The REAL Spirit of New Orleans
Monday, Apr 2 2012
Gabrielle I. Chesney, Habitat for Humanity, House of Dance & Feathers, Hurricane Katrina, Lower Ninth Ward, Mardi Gras Indians, New Orleans culture, Ronald W. Lewis, UNH students
“The only people for me are the mad ones, the ones who are mad to live, mad to talk, mad to be saved, desirous of everything at the same time, the ones who never yawn or say a commonplace thing but burn, burn, burn…” –Jack Kerouac
Bead work from Mardi Gras Indian outfit, House of Dance and Feathers, Lower Ninth Ward, March 2012
Looking back to the weeks before my first trip to New Orleans, I remember being nervous and wondering what to expect from a city known for its indescribable culture. After spending one day in the city, I was hooked. Our first day experiencing New Orleans as a class helped me to understand the spirit and culture of the city that Bill had been trying to describe to us for the first half of the semester.
Our first full day in New Orleans, we started off by heading to the Lower Ninth Ward to visit Ronald Lewis at The House of Dance and Feathers, the museum located behind his house. The bright colors from the Mardi Gras Indian costumes filling the room made it difficult to look away. Each costume was created with beautiful beadwork and details. It is one thing to see them in photographs or videos but it is a completely different story to see them in person.
Lower Ninth Ward, March 2006
Once everybody had settled into the museum, Ronald shared some of his experiences with Hurricane Katrina. While I had heard a lot about Katrina before visiting New Orleans, I didn’t truly understand how it affected the city and her people until hearing Ronald talk about his experiences. He helped me to understand the depth at which the people of the city were affected. One thing he said really stuck with me. When asked about the response to Katrina and the progress that has been made over the past few years he said, “It not the hot story, but it’s an ongoing story”. This was a really great thing to hear right before we started our work with Habitat for Humanity. Living in a world filled with daily disasters and news stories, it is hard to remember that the problems that occur from these events persist long after the hype goes down and volunteering is not longer the popular thing to do. This concept resonated with me and was something I carried with me as I volunteered and hope to remember now that I am back home and far away from the damage of Katrina and the people of New Orleans. So often people jump on the bandwagon to support issues but forget about them shortly afterwards. It makes sense, but it is a shame.
New homes, Lower Ninth Ward, March 2012. Gabby Chesney.
After having spent a little time in New Orleans, I know I won’t forget. I am excited to explore ways I can get involved and support the amazing and spirited people affected by Katrina from a distance. Ronald’s words were inspiring and so truthful. His spirit and passion were contagious. I love people like that, those are the ones who stick with you and change your outlook.

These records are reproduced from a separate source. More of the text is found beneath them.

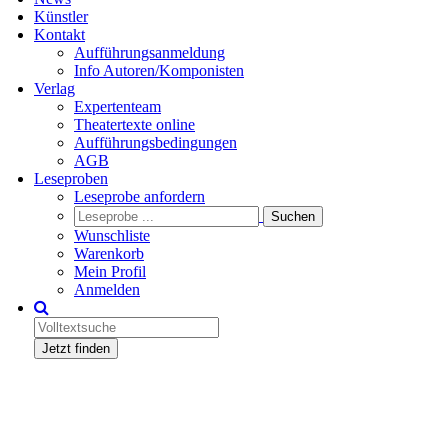
Künstler
Kontakt
Aufführungsanmeldung
Info Autoren/Komponisten
Verlag
Expertenteam
Theatertexte online
Aufführungsbedingungen
AGB
Leseproben
Leseprobe anfordern
Wunschliste
Warenkorb
Mein Profil
Anmelden
Jetzt finden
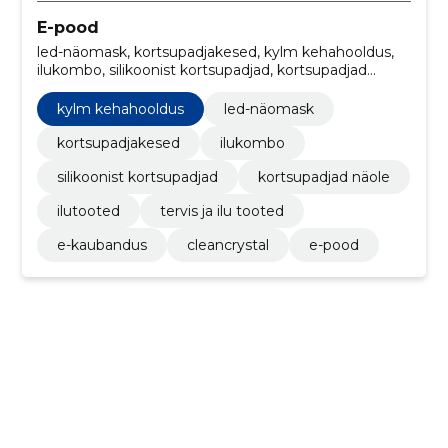
E-pood
led-näomask, kortsupadjakesed, kylm kehahooldus,
ilukombo, silikoonist kortsupadjad, kortsupadjad
näole, ilutooted, tervis ja ilu tooted, cleancrystal, e-
kaubandus
kylm kehahooldus
led-näomask
kortsupadjakesed
ilukombo
silikoonist kortsupadjad
kortsupadjad näole
ilutooted
tervis ja ilu tooted
e-kaubandus
cleancrystal
e-pood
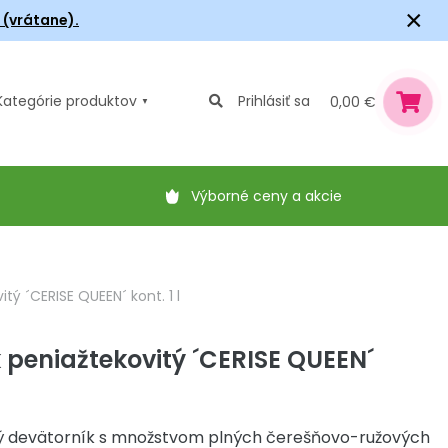
×
6 (vrátane).
Kategórie
produktov
Prihlásiť sa
0,00 €
Výborné ceny a akcie
tý ´CERISE QUEEN´ kont. 1 l
 peniažtekovitý ´CERISE QUEEN´
ý devätorník s množstvom plných čerešňovo-ružových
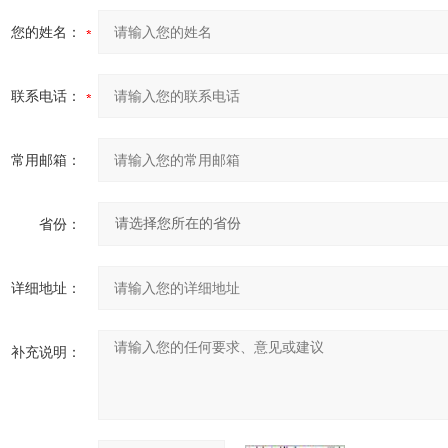
您的姓名：
联系电话：
常用邮箱：
省份：
详细地址：
补充说明：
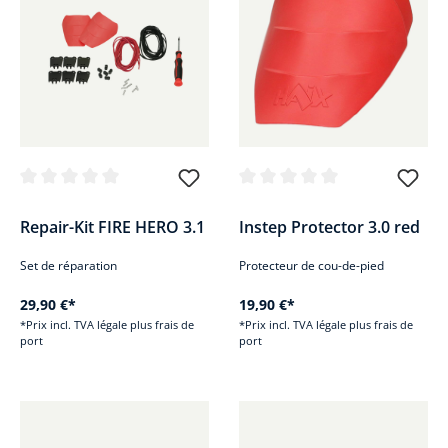
Note moyenne de 0 sur 5 étoiles
Note moyenne de 0 sur 5 étoile
Repair-Kit FIRE HERO 3.1
Instep Protector 3.0 red
Set de réparation
Protecteur de cou-de-pied
29,90 €*
19,90 €*
*Prix incl. TVA légale plus frais de
*Prix incl. TVA légale plus frais de
port
port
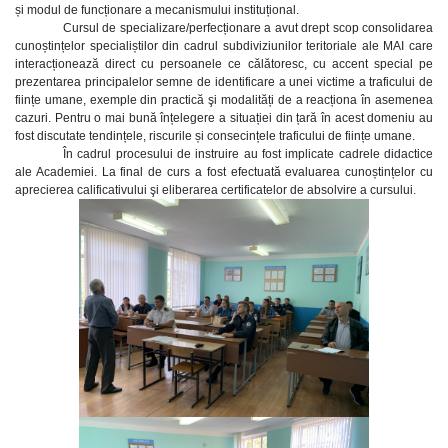
și modul de funcționare a mecanismului instituțional.
Cursul de specializare/perfecționare a avut drept scop consolidarea
cunoștințelor specialiștilor din cadrul subdiviziunilor teritoriale ale MAI care
interacționează direct cu persoanele ce călătoresc, cu accent special pe
prezentarea principalelor semne de identificare a unei victime a traficului de
ființe umane, exemple din practică şi modalități de a reacționa în asemenea
cazuri. Pentru o mai bună înțelegere a situației din țară în acest domeniu au
fost discutate tendințele, riscurile și consecințele traficului de ființe umane.
În cadrul procesului de instruire au fost implicate cadrele didactice
ale Academiei. La final de curs a fost efectuată evaluarea cunoștințelor cu
aprecierea calificativului şi eliberarea certificatelor de absolvire a cursului.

I think many of the people I met in New Orleans embody this spirit. A city is nothing without the people who fill it. The people of New Orleans, so filled with the spirit of life and music and resilience, are the heartbeat of the city. Throughout the week we heard stories of people who suffered greatly after Katrina but returned to the city with a strong spirit and sense of hope.
Gabby and Ronald, House of Dance and Feathers, March 2012. Gabby Chesney.
Those are the stories that made the week we spent amazing. Without the people, New Orleans would just be a picturesque city by the water. Once you add these eclectic and passionate people, you have a place that is impossible to forget and sure to change you in one way or another.